Austrian GP: Binder wins in the wet after chaotic ending

In a chaotic final few laps of the Austrian GP, Brad Binder has taken his second premier-class victory with a masterclass ride.

In a dry-tyres wet-track scenario, Binder prevailed in an incredible final four laps which saw some riders pit for wets and other stay out on dry tyres.

The dark rain clouds threatened to hit the Red Bull Ring even from the start of the race, with the first drops appearing on the warm-up lap.

When the lights went out it was a good start from pole-sitter Jorge Martin who got the better of Fabio Quartararo, with the latter dropping to sixth by the second lap after running wide at the first corner.

Pecco Bagnaia got off to a flying start, the Italian found himself at the front as Lap 1 came to an end, ahead of Martin and Johann Zarco.

There was then a close battle for the top-three places in the next laps, with Marc Marquez joining the party and having a close fight with his rivals.

Bagnaia looked to have control of the lead, all the while Marquez, Martin, Zarco and Quartararo jostled for P2.

Martin then looked up the inside of race leader Bagnaia on the sixth lap, but ran wide and dropped the Spaniard to fourth.

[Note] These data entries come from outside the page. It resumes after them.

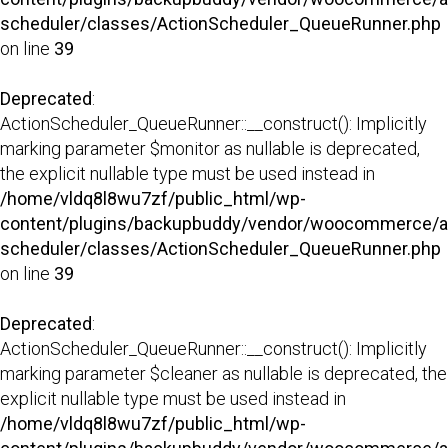
scheduler/classes/ActionScheduler_QueueRunner.php
on line
39
Deprecated
:
ActionScheduler_QueueRunner::__construct(): Implicitly
marking parameter $monitor as nullable is deprecated,
the explicit nullable type must be used instead in
/home/vldq8l8wu7zf/public_html/wp-
content/plugins/backupbuddy/vendor/woocommerce/a
scheduler/classes/ActionScheduler_QueueRunner.php
on line
39
Deprecated
:
ActionScheduler_QueueRunner::__construct(): Implicitly
marking parameter $cleaner as nullable is deprecated, the
explicit nullable type must be used instead in
/home/vldq8l8wu7zf/public_html/wp-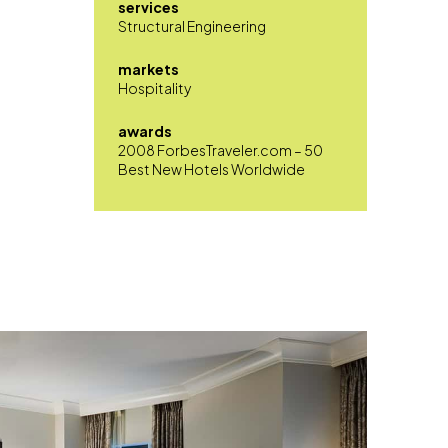
services
Structural Engineering
markets
Hospitality
awards
2008 ForbesTraveler.com – 50
Best New Hotels Worldwide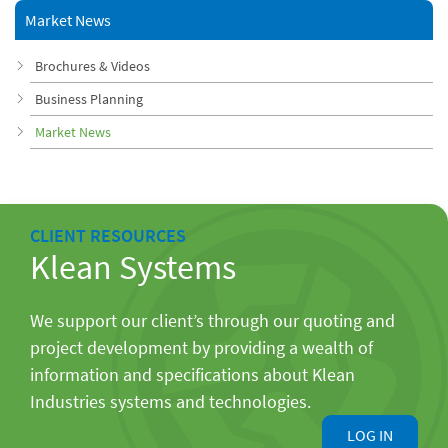
Market News
Brochures & Videos
Business Planning
Market News
CLIENT RESOURCES
Klean Systems
We support our client’s through our quoting and
project development by providing a wealth of
information and specifications about Klean
Industries systems and technologies.
LOG IN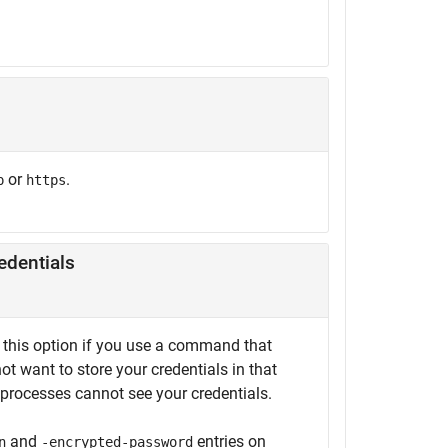
or
.
p
https
edentials
se this option if you use a command that
ot want to store your credentials in that
g processes cannot see your credentials.
and
entries on
n
-encrypted-password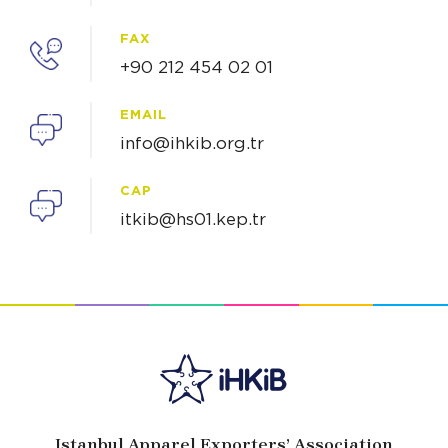
FAX
+90 212 454 02 01
EMAIL
info@ihkib.org.tr
CAP
itkib@hs01.kep.tr
Istanbul Apparel Exporters’ Association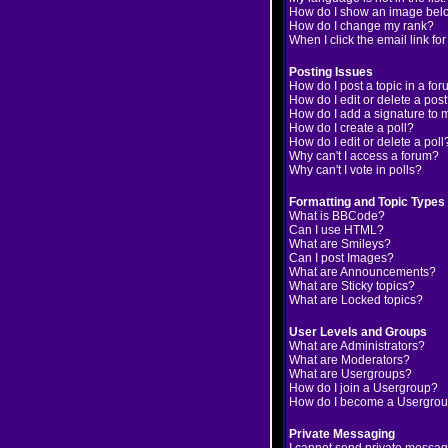
How do I show an image be
How do I change my rank?
When I click the email link for
Posting Issues
How do I post a topic in a fo
How do I edit or delete a pos
How do I add a signature to 
How do I create a poll?
How do I edit or delete a poll
Why can't I access a forum?
Why can't I vote in polls?
Formatting and Topic Types
What is BBCode?
Can I use HTML?
What are Smileys?
Can I post Images?
What are Announcements?
What are Sticky topics?
What are Locked topics?
User Levels and Groups
What are Administrators?
What are Moderators?
What are Usergroups?
How do I join a Usergroup?
How do I become a Usergrou
Private Messaging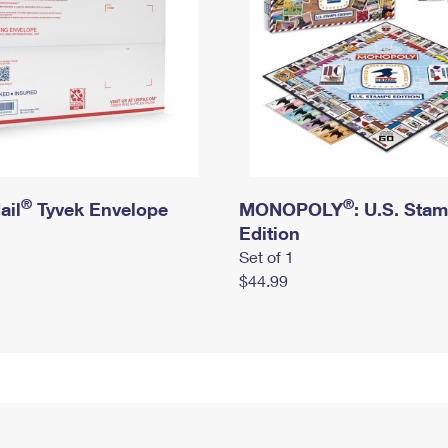
®
®
ail
Tyvek Envelope
MONOPOLY
: U.S. Sta
Edition
Set of 1
$44.99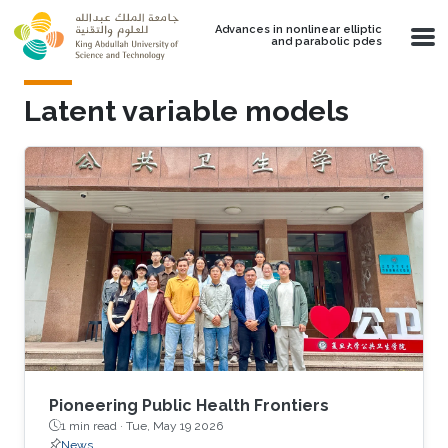
Skip to main content
Advances in nonlinear elliptic
and parabolic pdes
Latent variable models
Pioneering Public Health Frontiers
1 min read ·
Tue, May 19 2026
News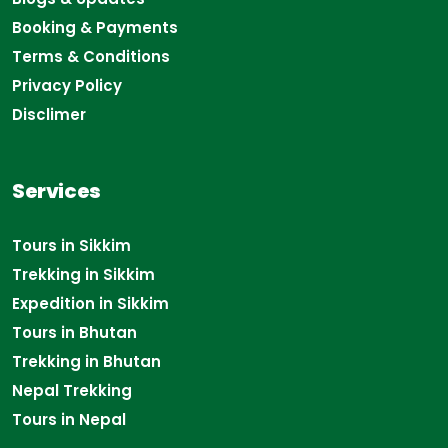
Booking & Payments
Terms & Conditions
Privacy Policy
Disclimer
Services
Tours in Sikkim
Trekking in Sikkim
Expedition in Sikkim
Tours in Bhutan
Trekking in Bhutan
Nepal Trekking
Tours in Nepal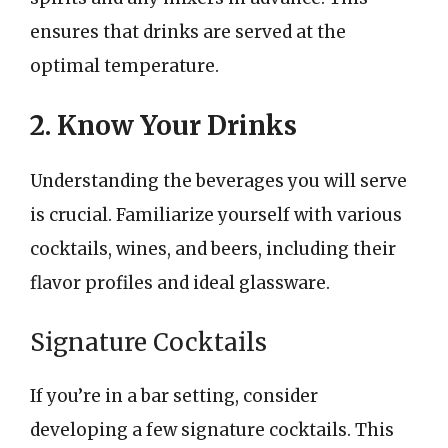
ensures that drinks are served at the
optimal temperature.
2. Know Your Drinks
Understanding the beverages you will serve
is crucial. Familiarize yourself with various
cocktails, wines, and beers, including their
flavor profiles and ideal glassware.
Signature Cocktails
If you’re in a bar setting, consider
developing a few signature cocktails. This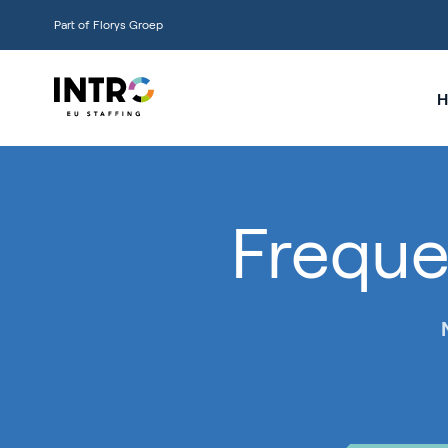
Part of Florys Groep
H
Freque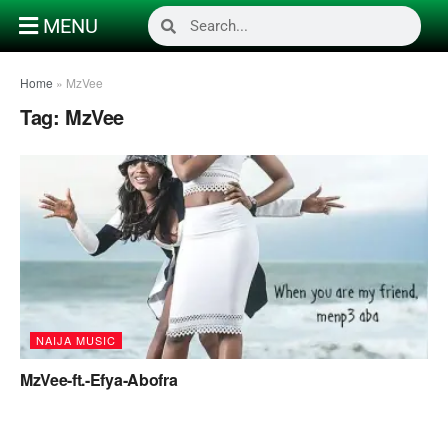
MENU
Home
»
MzVee
Tag:
MzVee
NAIJA MUSIC
MzVee-ft.-Efya-Abofra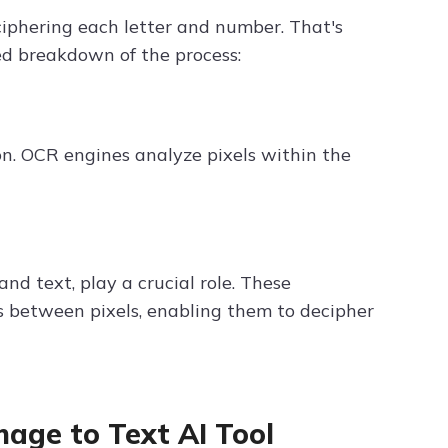
iphering each letter and number. That's
ied breakdown of the process:
on. OCR engines analyze pixels within the
d text, play a crucial role. These
s between pixels, enabling them to decipher
mage to Text AI Tool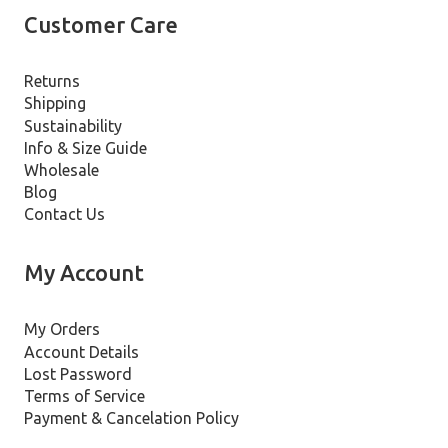
Customer Care
Returns
Shipping
Sustainability
Info & Size Guide
Wholesale
Blog
Contact Us
My Account
My Orders
Account Details
Lost Password
Terms of Service
Payment & Cancelation Policy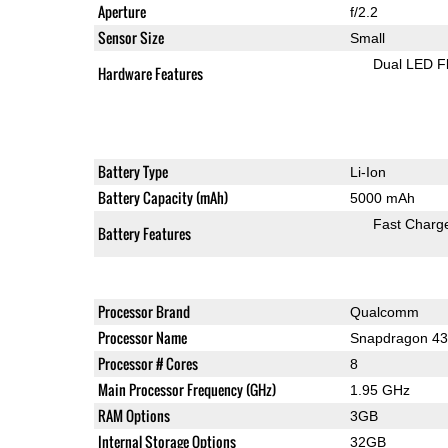
Aperture
f/2.2
Sensor Size
Small
Dual LED F
Hardware Features
Battery Type
Li-Ion
Battery Capacity (mAh)
5000 mAh
Fast Charg
Battery Features
Processor Brand
Qualcomm
Processor Name
Snapdragon 4
Processor # Cores
8
Main Processor Frequency (GHz)
1.95 GHz
RAM Options
3GB
Internal Storage Options
32GB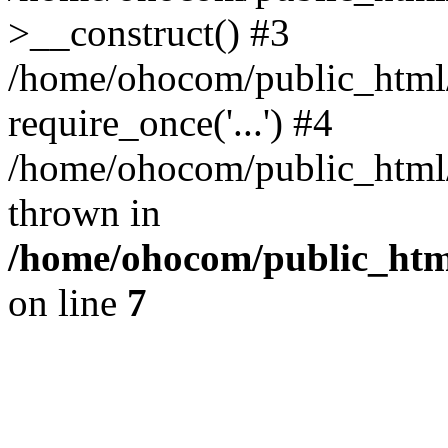
>__construct() #3
/home/ohocom/public_html/
require_once('...') #4
/home/ohocom/public_html/i
thrown in
/home/ohocom/public_html
on line
7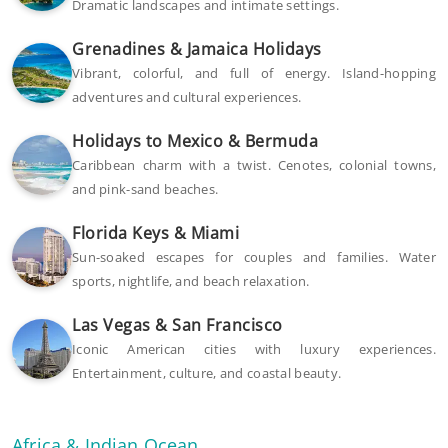
Dramatic landscapes and intimate settings.
Grenadines & Jamaica Holidays
Vibrant, colorful, and full of energy. Island-hopping
adventures and cultural experiences.
Holidays to Mexico & Bermuda
Caribbean charm with a twist. Cenotes, colonial towns,
and pink-sand beaches.
Florida Keys & Miami
Sun-soaked escapes for couples and families. Water
sports, nightlife, and beach relaxation.
Las Vegas & San Francisco
Iconic American cities with luxury experiences.
Entertainment, culture, and coastal beauty.
Africa & Indian Ocean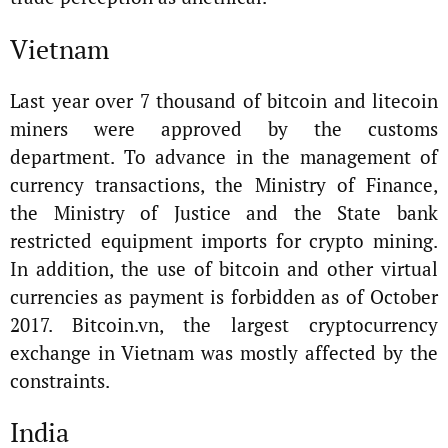
Vietnam
Last year over 7 thousand of bitcoin and litecoin
miners were approved by the customs
department. To advance in the management of
currency transactions, the Ministry of Finance,
the Ministry of Justice and the State bank
restricted equipment imports for crypto mining.
In addition, the use of bitcoin and other virtual
currencies as payment is forbidden as of October
2017. Bitcoin.vn, the largest cryptocurrency
exchange in Vietnam was mostly affected by the
constraints.
India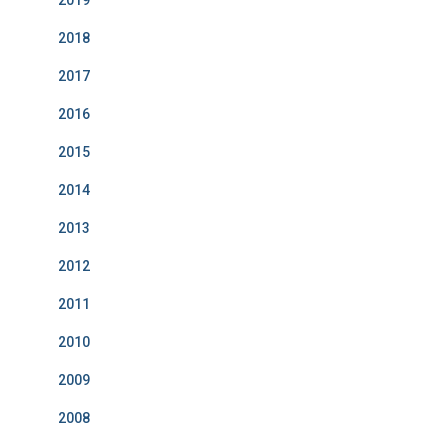
2019
2018
2017
2016
2015
2014
2013
2012
2011
2010
2009
2008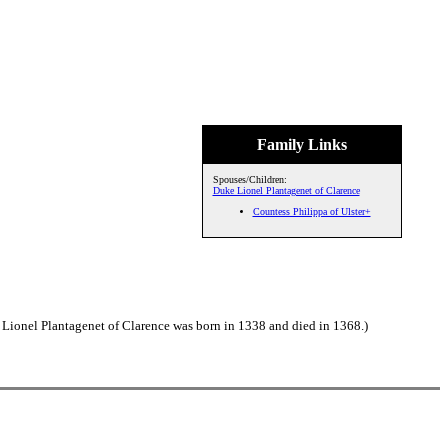
Family Links
Spouses/Children:
Duke Lionel Plantagenet of Clarence
Countess Philippa of Ulster+
 Lionel Plantagenet of Clarence was born in 1338 and died in 1368.)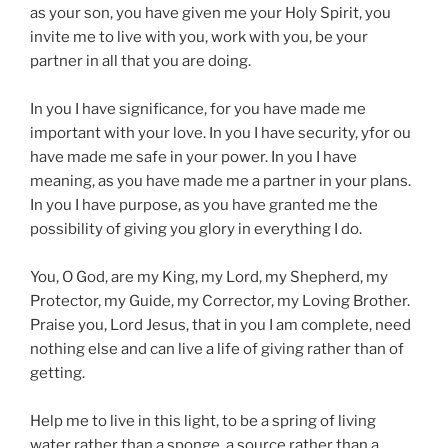
as your son, you have given me your Holy Spirit, you
invite me to live with you, work with you, be your
partner in all that you are doing.
In you I have significance, for you have made me
important with your love. In you I have security, yfor ou
have made me safe in your power. In you I have
meaning, as you have made me a partner in your plans.
In you I have purpose, as you have granted me the
possibility of giving you glory in everything I do.
You, O God, are my King, my Lord, my Shepherd, my
Protector, my Guide, my Corrector, my Loving Brother.
Praise you, Lord Jesus, that in you I am complete, need
nothing else and can live a life of giving rather than of
getting.
Help me to live in this light, to be a spring of living
water rather than a sponge, a source rather than a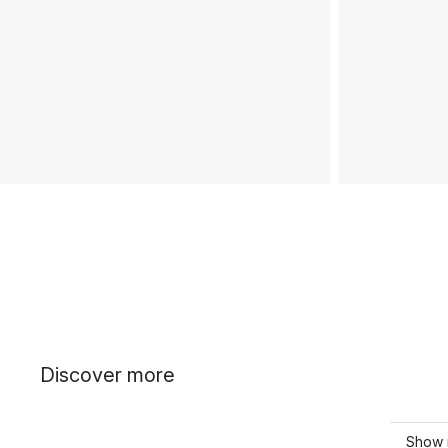
Discover more
Show 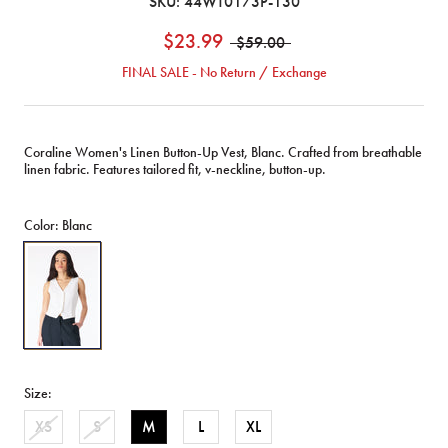
SKU:
44WT0173P-130
$23.99
$59.00
FINAL SALE - No Return / Exchange
Coraline Women's Linen Button-Up Vest, Blanc. Crafted from breathable
linen fabric. Features tailored fit, v-neckline, button-up.
Color:
Blanc
Coraline
Women's
Linen
Button-
Up
Vest,
Blanc
Size:
-
WT0173P
XS
S
M
L
XL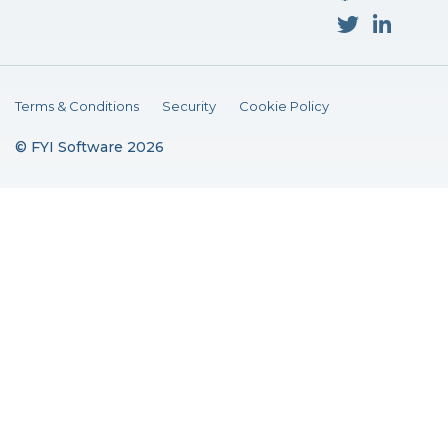
Terms & Conditions
Security
Cookie Policy
© FYI Software 2026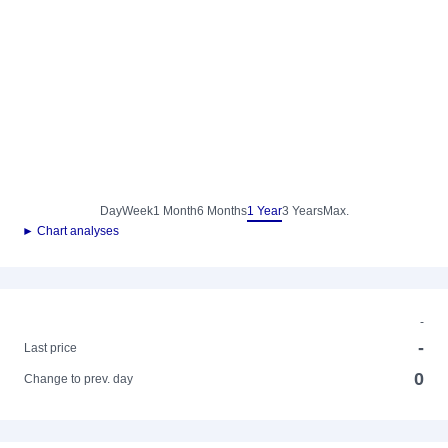
Day
Week
1 Month
6 Months
1 Year
3 Years
Max.
► Chart analyses
-
-
Last price
0
Change to prev. day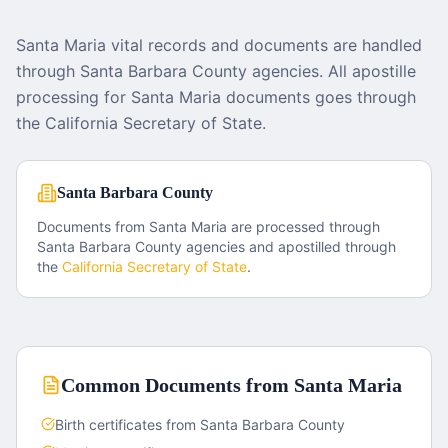
Santa Maria vital records and documents are handled
through Santa Barbara County agencies. All apostille
processing for Santa Maria documents goes through
the California Secretary of State.
Santa Barbara County
Documents from
Santa Maria
are processed through
Santa Barbara County
agencies and apostilled through
the
California
Secretary of State
.
Common Documents from
Santa Maria
Birth certificates from Santa Barbara County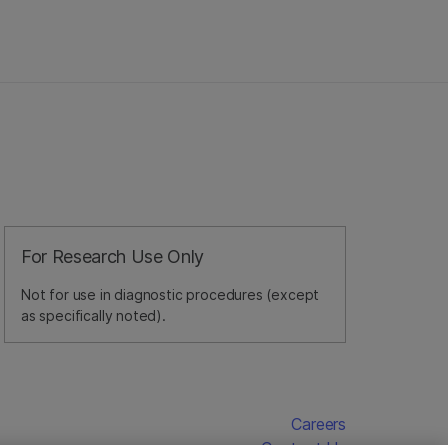
For Research Use Only
Not for use in diagnostic procedures (except
as specifically noted).
Careers
Contact Us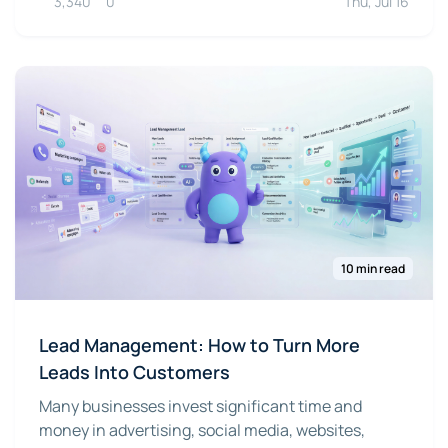
3,340
0
Thu, Jul 16
10 min read
Lead Management: How to Turn More
Leads Into Customers
Many businesses invest significant time and
money in advertising, social media, websites,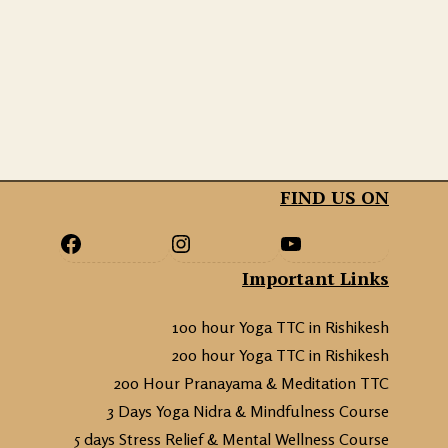
FIND US ON
Important Links
100 hour Yoga TTC in Rishikesh
200 hour Yoga TTC in Rishikesh
200 Hour Pranayama & Meditation TTC
3 Days Yoga Nidra & Mindfulness Course
5 days Stress Relief & Mental Wellness Course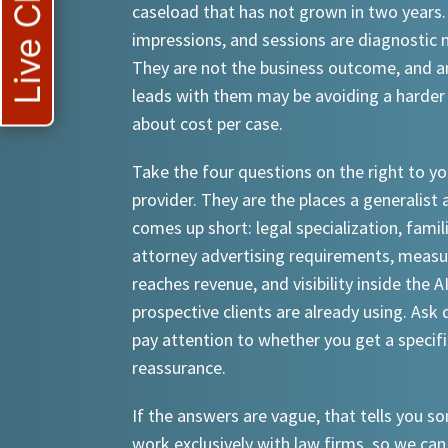
Live Chat
caseload that has not grown in two years.
impressions, and sessions are diagnostic
They are not the business outcome, and a
leads with them may be avoiding a harder
about cost per case.
Take the four questions on the right to yo
provider. They are the places a generalist 
comes up short: legal specialization, famil
attorney advertising requirements, meas
reaches revenue, and visibility inside the A
prospective clients are already using. Ask d
pay attention to whether you get a specif
reassurance.
If the answers are vague, that tells you 
work exclusively with law firms, so we can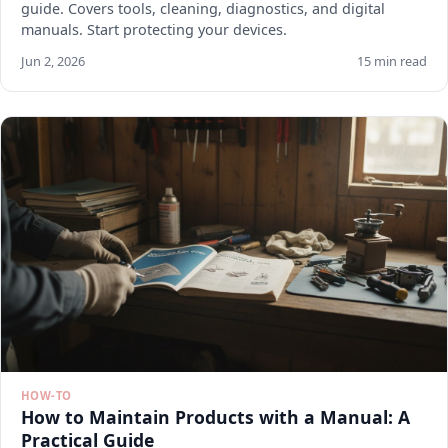
guide. Covers tools, cleaning, diagnostics, and digital
manuals. Start protecting your devices.
Jun 2, 2026
15 min read
HOW-TO
How to Maintain Products with a Manual: A
Practical Guide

Quartararo then decided it was his turn to get to the front, passing Bagnaia at Turn 7 on the eighth lap, but the Ducati power was too much for the Yamaha as Bagnaia blasted back past on the home straight.

The race then neutralised at the front for a brief period, with not much movement going on between the riders.

As the thunder-clouds closed in on the circuit and threatened to drop rain at any point, the first incident of the race came as Zarco dropped his Pramac at Turn 9 on lap 11, just as he did in warm-up earlier in the day.

Quartararo ran wide at Turn 3 on Lap 20 which opened the door for Marquez to get through and take second, which led to a ding-dong battle between the Spaniard and Bagnaia as the Honda closed up to the front.

It was a day of mixed emotions for KTM as Miguel Oliveira fell down at the first corner on lap 23.

But with just a few laps remaining, the chaos began.

Jack Miller and Alex Rins pulled the trigger to pit for a swap to their wet bikes on Lap 23, with the leaders following suit on the next lap.

This brought Binder right into the mix, with the South African braving the ever-changing conditions to stay out on his dry tyres and lead the Austrian GP.

With just two laps remaining it looked to be advantage to the dry bikes, with Binder leading followed by Aleix Espargaro and Valentino Rossi.

Marquez was one of the riders who switched to wets, but it did not pay off for the eight-time champion, as he fell at Turn 1 on the penultimate lap.

The final lap of the race almost looked like a warm-up lap, with those who stuck to their dry tyres almost crawling around the track, which led to a huge flurry of changes in the leaderboard.

Espargaro’s illusive first podium with Aprilia slipped away as he dropped down the order in the conditions, but out of nowhere came Bagnaia and Martin, the two were flying on their wet-bikes to get into second and third right at the end.

But it was Binder who pulled off a masterclass, looking like he could fall of at any moment, the South African prevailed to take victory in the Austrian GP, his second in the premier-class.

Bagnaia and Martin rounded out the top-three, a good result for the two riders, especially for the former who moves into second in the championship.

Joan Mir ended the race fourth on wets, ahead of Luca Marini and Iker Lecuona, the two riders will be thrilled with fifth and sixth after staying out on dry tyres.

Quartararo could only manage seventh, ahead of Rossi and Alex Marquez.

After looking like a podium was on, Espargaro crossed the line 10th, the Aprilia rider was struggling at the end on the dry tyres.

After being the first rider to pull the trigger to box, Miller ended the Austrian GP 11th ahead of Danilo Petrucci and Taka Nakagami.

Rins finished 14th with Marquez 15th and the final points finisher, the Honda rider will know what could’ve been had he not fell down earlier on.